Evidence of meeting #19 for Public Accounts in the 41st Parliament, 2nd Session. (The original version is on Parliament’s site, as are the minutes.) The winning word was work.

A video is available from Parliament.

On the agenda

MPs speaking

Also speaking

Michael Ferguson  Auditor General of Canada, Office of the Auditor General of Canada
Lyn Sachs  Assistant Auditor General, Office of the Auditor General of Canada

4:35 p.m.

NDP

The Chair NDP David Christopherson

You're very welcome.

Moving along, Ms. Jones, you have the floor again, ma'am.

4:35 p.m.

Liberal

Yvonne Jones Liberal Labrador, NL

Thank you very much.

The question I have is regarding the territorial financial audits that you do.

This year we just went through a devolution agreement with the Northwest Territories. I know that they're maintaining the audit process that was in place before devolution. I guess my question is this. Does this require extra work or any additional audit work that normally would not come under the current practice that you have in place?

4:35 p.m.

Auditor General of Canada, Office of the Auditor General of Canada

Michael Ferguson

What we do in terms of the territories is that we essentially act as the auditor general for each of the three northern territories. We audit the public accounts of each of the three northern territories—the financial statements of the government—and present those findings to the territorial legislature. We audit the various crown corporations in each of those territories as well, and we try to do at least one performance audit a year in each of the three territories.

Our plan is that this work will continue, and we don't have any reason right now to suspect that there's anything that would cause us to have to reduce that work.

4:35 p.m.

Liberal

Yvonne Jones Liberal Labrador, NL

I don't know if this question is appropriate or not, but I'm a little new to the committee. I'm just wondering, are there aspects of the federal government or the Government of Canada or any of the crown corporations that the AG's office is not permitted at this stage to do auditing practices on, which you may have made requests to do in the past or even may have not made requests to do? I'm just wondering if there are any particular aspects that are not included.

4:35 p.m.

Auditor General of Canada, Office of the Auditor General of Canada

Michael Ferguson

Nothing is particularly coming to mind in terms of anything that we have asked to do. There are certain restrictions. One that's coming to mind is the Bank of Canada where we don't have an audit mandate, but we haven't asked to have an audit mandate at the Bank of Canada.

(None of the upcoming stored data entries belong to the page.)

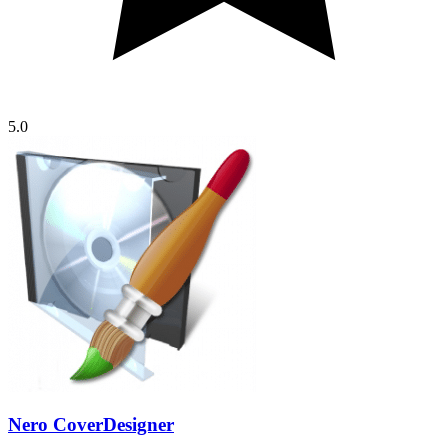
5.0
Nero CoverDesigner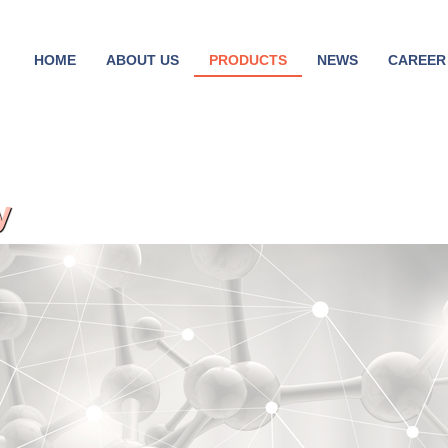
HOME
ABOUT US
PRODUCTS
NEWS
CAREER
y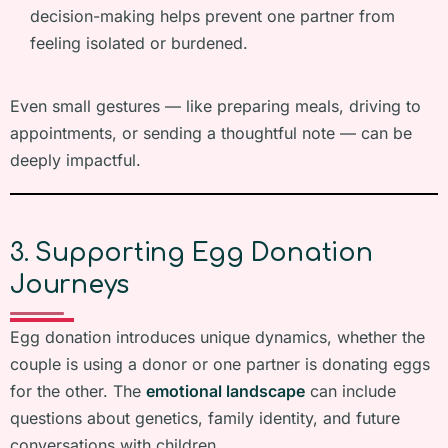
decision-making helps prevent one partner from
feeling isolated or burdened.
Even small gestures — like preparing meals, driving to
appointments, or sending a thoughtful note — can be
deeply impactful.
3. Supporting Egg Donation
Journeys
Egg donation introduces unique dynamics, whether the
couple is using a donor or one partner is donating eggs
for the other. The
emotional landscape
can include
questions about genetics, family identity, and future
conversations with children.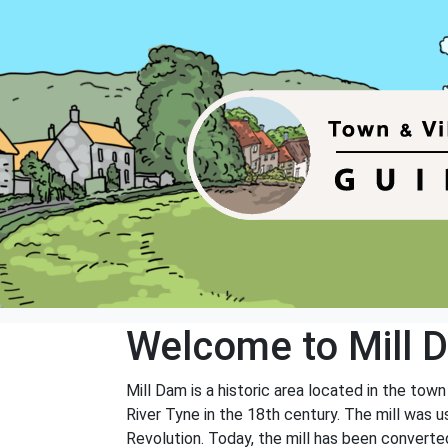
Welcome to Mill 
Mill Dam is a historic area located in the tow
River Tyne in the 18th century. The mill was us
Revolution. Today, the mill has been converted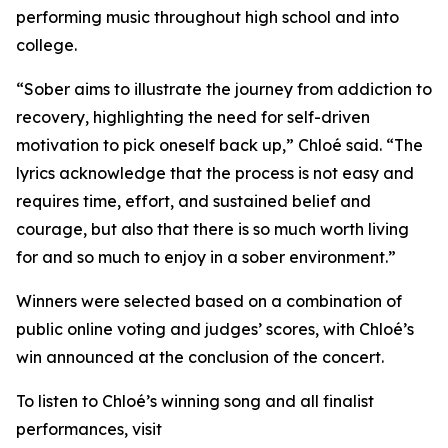
performing music throughout high school and into
college.
“
Sober
aims to illustrate the journey from addiction to
recovery, highlighting the need for self-driven
motivation to pick oneself back up,” Chloé said. “The
lyrics acknowledge that the process is not easy and
requires time, effort, and sustained belief and
courage, but also that there is so much worth living
for and so much to enjoy in a sober environment.”
Winners were selected based on a combination of
public online voting and judges’ scores, with Chloé’s
win announced at the conclusion of the concert.
To listen to Chloé’s winning song and all finalist
performances, visit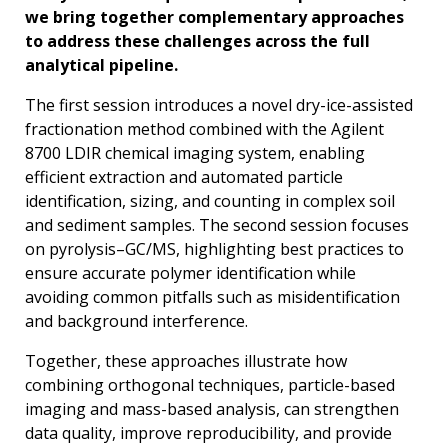
we bring together complementary approaches
to address these challenges across the full
analytical pipeline.
The first session introduces a novel dry-ice-assisted
fractionation method combined with the Agilent
8700 LDIR chemical imaging system, enabling
efficient extraction and automated particle
identification, sizing, and counting in complex soil
and sediment samples. The second session focuses
on pyrolysis–GC/MS, highlighting best practices to
ensure accurate polymer identification while
avoiding common pitfalls such as misidentification
and background interference.
Together, these approaches illustrate how
combining orthogonal techniques, particle-based
imaging and mass-based analysis, can strengthen
data quality, improve reproducibility, and provide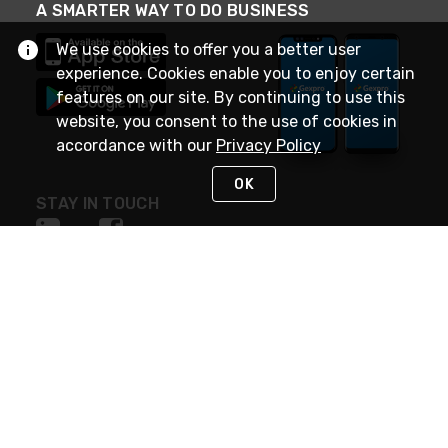
A SMARTER WAY TO DO BUSINESS
We use cookies to offer you a better user
experience. Cookies enable you to enjoy certain
features on our site. By continuing to use this
website, you consent to the use of cookies in
accordance with our
Privacy Policy
OK
STAY IN TOUCH
NEED HELP?
(888) 4GEXPRO
or (888) 443-9776
Monday - Friday 7am to 6pm EST
Live Chat
Monday - Friday 7am to 6pm EST
Request Support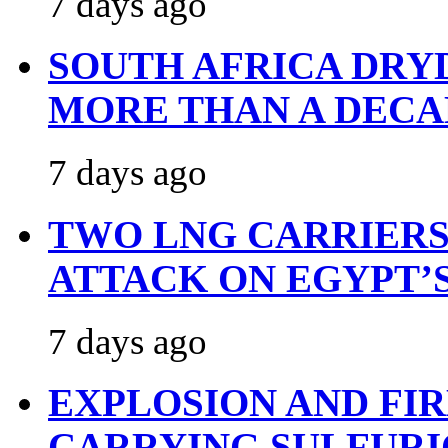
7 days ago
SOUTH AFRICA DRY
MORE THAN A DECA
7 days ago
TWO LNG CARRIERS
ATTACK ON EGYPT’
7 days ago
EXPLOSION AND FI
CARRYING SULFURI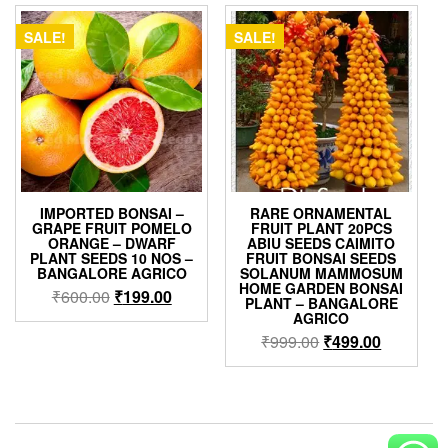
₹600.00.
₹399.00.
₹499.00.
₹399.00.
SALE!
SALE!
IMPORTED BONSAI –
RARE ORNAMENTAL
GRAPE FRUIT POMELO
FRUIT PLANT 20PCS
ORANGE – DWARF
ABIU SEEDS CAIMITO
PLANT SEEDS 10 NOS –
FRUIT BONSAI SEEDS
BANGALORE AGRICO
SOLANUM MAMMOSUM
HOME GARDEN BONSAI
Original
Current
₹
600.00
₹
199.00
PLANT – BANGALORE
price
price
AGRICO
was:
is:
Original
Current
₹
999.00
₹
499.00
₹600.00.
₹199.00.
price
price
was:
is:
₹999.00.
₹499.00.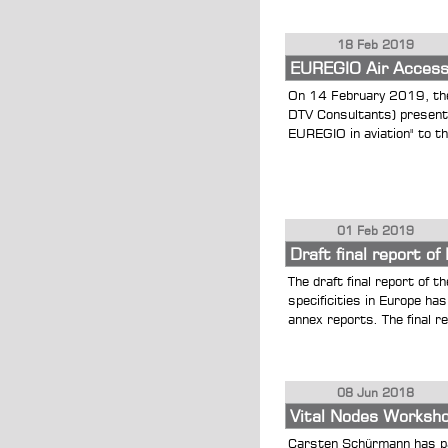
18 Feb 2019
EUREGIO Air Accessi
On 14 February 2019, the
DTV Consultants) presented
EUREGIO in aviation" to t
01 Feb 2019
Draft final report 
The draft final report of
specificities in Europe h
annex reports. The final re
08 Jun 2018
Vital Nodes Worksh
Carsten Schürmann has pa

The other, again, isn't something that we have pursued to date, but something that we might have to spend some time thinking about is that there are sometimes some organizations that are established that have.... The ownership is the federal government as well as provincial governments, all represented on the board of some organizations. Whether we would have the mandate to do a performance audit in that type of organization or not, I'm not sure. It's not really a question we've explored very far, but at some point it's one that we may want to explore.

4:40 p.m.

Liberal

Yvonne Jones Liberal Labrador, NL

If I can just take it a little bit further, obviously one of those groups that I would be familiar with is the Canada-Newfoundland and Labrador Offshore Petroleum Board, which is jointly shared between the federal and provincial governments. I wonder if that is part of the auditing docket that you guys would have now or if it would be one that is still excluded.

4:40 p.m.

Auditor General of Canada, Office of the Auditor General of Canada

Michael Ferguson

Through the work of the Commissioner of the Environment and Sustainable Development sometime over the last two years, we did an audit that looked at the offshore petroleum boards both in Newfoundland and Labrador and in Nova Scotia. I've forgotten the actual title of that particular chapter, but it was within the last two years and was done as a report issued by the Commissioner of the Environment and Sustainable Development. We were able to get into both of those boards to the extent that we needed to in order to perform those performance audits.

4:40 p.m.

Liberal

Yvonne Jones Liberal Labrador, NL

Have there been any other particular audits that have been done like that more recently and would not have been done in the past that have been added to the work of your office?

4:40 p.m.

Auditor General of Canada, Office of the Auditor General of Canada

Michael Ferguson

Again, I think one place where it has always been a bit of an issue as well in terms of how much access we have is with Parliament itself, either the House of Commons or the Senate. So I think the fact that we have access now to do the audit of the Senate is the type of audit that we have done only periodically rather than on a regular basis.

4:40 p.m.

NDP

The Chair NDP David Christopherson

You have 10 seconds.

4:40 p.m.

Liberal

Yvonne Jones Liberal Labrador, NL

I'm good.

4:40 p.m.

NDP

The Chair NDP David Christopherson

You're good? Great. Thank you very much.

Moving along, Mr. Aspin, you have the floor, sir.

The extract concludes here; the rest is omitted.